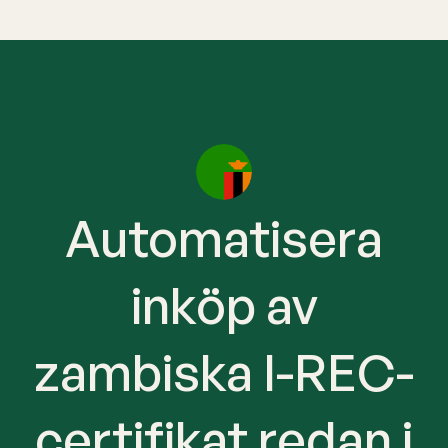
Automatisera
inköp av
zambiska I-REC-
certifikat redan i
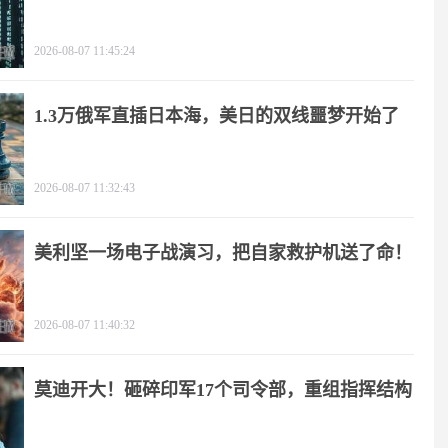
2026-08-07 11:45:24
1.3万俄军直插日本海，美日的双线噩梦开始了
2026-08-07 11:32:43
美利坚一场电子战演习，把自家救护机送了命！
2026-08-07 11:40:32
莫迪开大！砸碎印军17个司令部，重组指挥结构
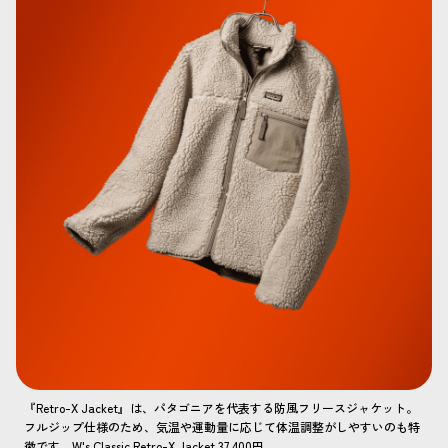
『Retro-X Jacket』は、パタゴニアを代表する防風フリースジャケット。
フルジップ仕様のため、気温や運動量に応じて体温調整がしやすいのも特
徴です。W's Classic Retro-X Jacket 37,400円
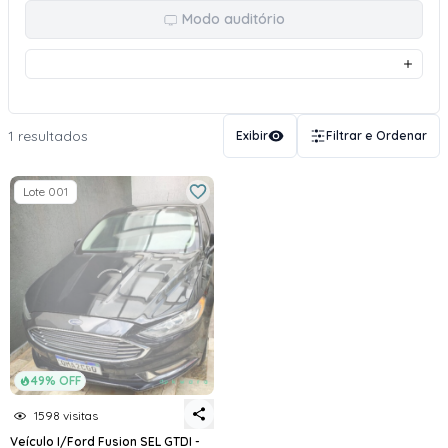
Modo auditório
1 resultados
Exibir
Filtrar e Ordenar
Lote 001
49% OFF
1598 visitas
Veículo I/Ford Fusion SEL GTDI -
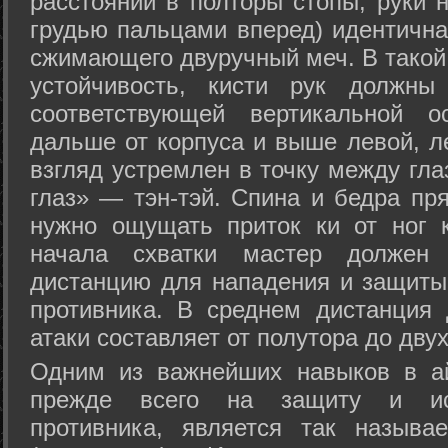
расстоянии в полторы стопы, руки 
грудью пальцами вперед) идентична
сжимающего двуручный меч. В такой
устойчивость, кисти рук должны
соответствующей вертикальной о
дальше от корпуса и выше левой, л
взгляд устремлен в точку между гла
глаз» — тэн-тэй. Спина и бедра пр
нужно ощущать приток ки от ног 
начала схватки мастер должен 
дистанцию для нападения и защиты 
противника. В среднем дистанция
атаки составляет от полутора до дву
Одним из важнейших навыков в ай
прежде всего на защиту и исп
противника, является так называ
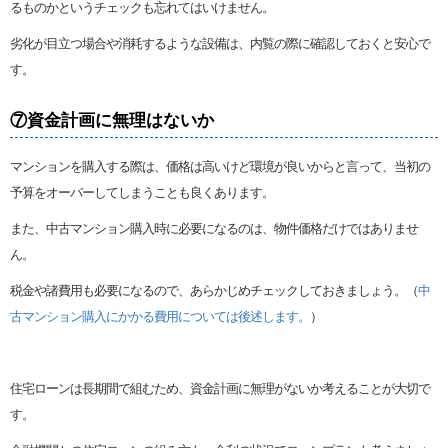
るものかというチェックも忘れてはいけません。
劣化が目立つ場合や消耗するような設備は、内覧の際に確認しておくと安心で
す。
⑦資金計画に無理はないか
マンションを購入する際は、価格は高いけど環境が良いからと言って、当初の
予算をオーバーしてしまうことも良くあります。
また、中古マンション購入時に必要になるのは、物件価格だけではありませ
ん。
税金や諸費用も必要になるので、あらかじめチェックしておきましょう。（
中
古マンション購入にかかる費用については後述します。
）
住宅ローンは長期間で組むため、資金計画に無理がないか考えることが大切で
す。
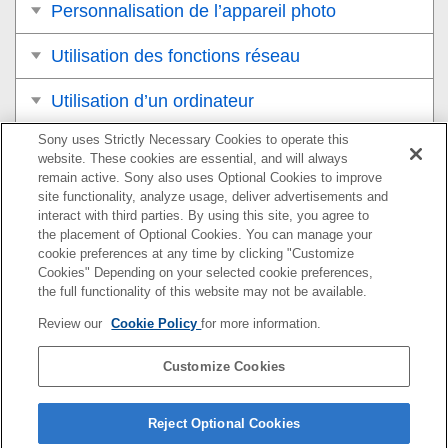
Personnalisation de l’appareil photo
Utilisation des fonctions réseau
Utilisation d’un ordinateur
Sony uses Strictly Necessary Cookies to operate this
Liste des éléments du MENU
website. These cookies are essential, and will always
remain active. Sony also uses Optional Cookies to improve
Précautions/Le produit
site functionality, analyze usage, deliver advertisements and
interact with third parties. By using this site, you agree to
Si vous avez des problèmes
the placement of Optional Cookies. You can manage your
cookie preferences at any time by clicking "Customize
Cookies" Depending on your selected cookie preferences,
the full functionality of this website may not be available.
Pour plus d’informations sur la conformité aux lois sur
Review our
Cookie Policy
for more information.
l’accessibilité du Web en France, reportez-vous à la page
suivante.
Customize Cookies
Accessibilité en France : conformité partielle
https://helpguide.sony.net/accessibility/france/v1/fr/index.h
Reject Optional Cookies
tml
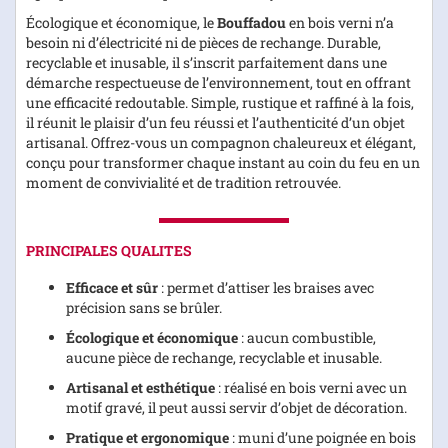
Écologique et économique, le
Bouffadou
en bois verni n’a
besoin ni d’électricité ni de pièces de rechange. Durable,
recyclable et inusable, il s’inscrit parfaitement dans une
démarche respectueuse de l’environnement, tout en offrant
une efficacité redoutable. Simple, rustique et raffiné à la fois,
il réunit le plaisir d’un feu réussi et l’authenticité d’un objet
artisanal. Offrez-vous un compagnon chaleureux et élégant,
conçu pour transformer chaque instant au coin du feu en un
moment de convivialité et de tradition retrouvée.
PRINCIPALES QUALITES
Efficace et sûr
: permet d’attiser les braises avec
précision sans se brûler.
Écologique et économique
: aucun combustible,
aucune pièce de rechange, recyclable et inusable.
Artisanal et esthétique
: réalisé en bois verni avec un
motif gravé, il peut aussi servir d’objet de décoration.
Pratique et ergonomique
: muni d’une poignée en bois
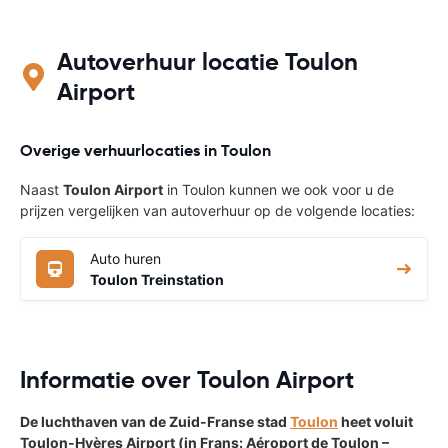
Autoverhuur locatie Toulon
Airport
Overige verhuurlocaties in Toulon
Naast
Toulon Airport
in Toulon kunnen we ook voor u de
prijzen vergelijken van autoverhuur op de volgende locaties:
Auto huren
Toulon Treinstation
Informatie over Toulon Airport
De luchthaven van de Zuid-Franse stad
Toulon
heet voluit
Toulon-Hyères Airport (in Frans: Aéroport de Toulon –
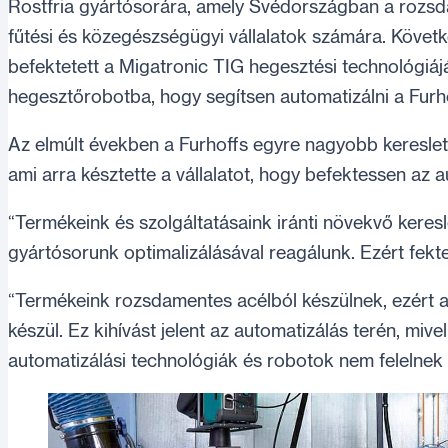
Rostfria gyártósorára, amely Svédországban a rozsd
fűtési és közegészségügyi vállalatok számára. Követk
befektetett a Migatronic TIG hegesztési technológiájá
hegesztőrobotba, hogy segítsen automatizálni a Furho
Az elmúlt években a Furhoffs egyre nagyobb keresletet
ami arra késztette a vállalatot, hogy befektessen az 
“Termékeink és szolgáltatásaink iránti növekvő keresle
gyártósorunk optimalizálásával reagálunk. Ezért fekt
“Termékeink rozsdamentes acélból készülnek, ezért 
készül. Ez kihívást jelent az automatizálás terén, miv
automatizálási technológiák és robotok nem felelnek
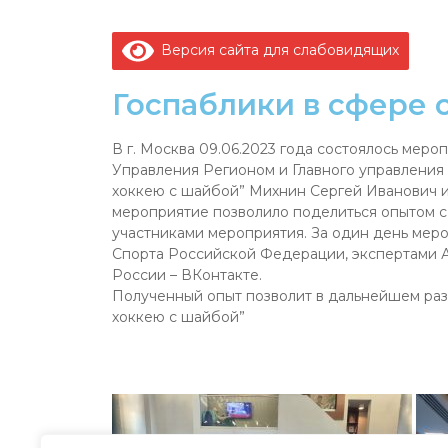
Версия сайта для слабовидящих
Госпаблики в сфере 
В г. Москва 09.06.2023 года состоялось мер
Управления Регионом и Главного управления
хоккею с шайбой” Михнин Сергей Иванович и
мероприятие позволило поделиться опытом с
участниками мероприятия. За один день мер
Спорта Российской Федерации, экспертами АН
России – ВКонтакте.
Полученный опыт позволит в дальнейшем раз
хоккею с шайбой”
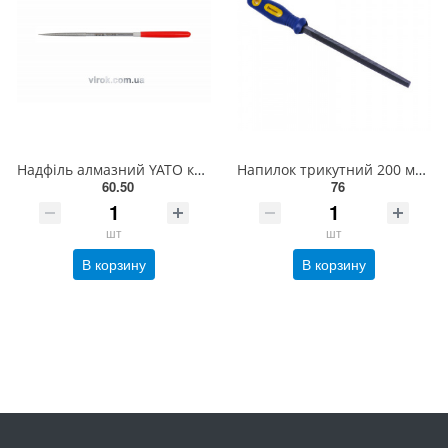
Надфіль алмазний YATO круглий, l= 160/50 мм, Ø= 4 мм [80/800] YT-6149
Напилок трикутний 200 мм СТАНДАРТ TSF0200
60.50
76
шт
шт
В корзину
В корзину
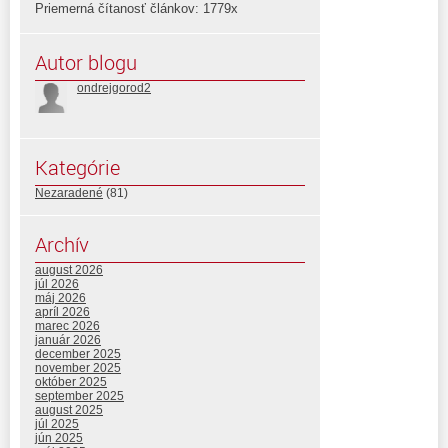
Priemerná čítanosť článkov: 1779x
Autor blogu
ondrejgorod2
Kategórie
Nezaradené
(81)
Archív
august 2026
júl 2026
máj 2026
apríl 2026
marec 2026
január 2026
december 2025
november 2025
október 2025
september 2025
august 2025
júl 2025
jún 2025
★ ★ ★ ★ ★ ★ ★
→ **Brief**
Pull out every line above that holds the word "avec".

→ **Written solution**
: permet d’attiser les braises avec
: réalisé en bois verni avec un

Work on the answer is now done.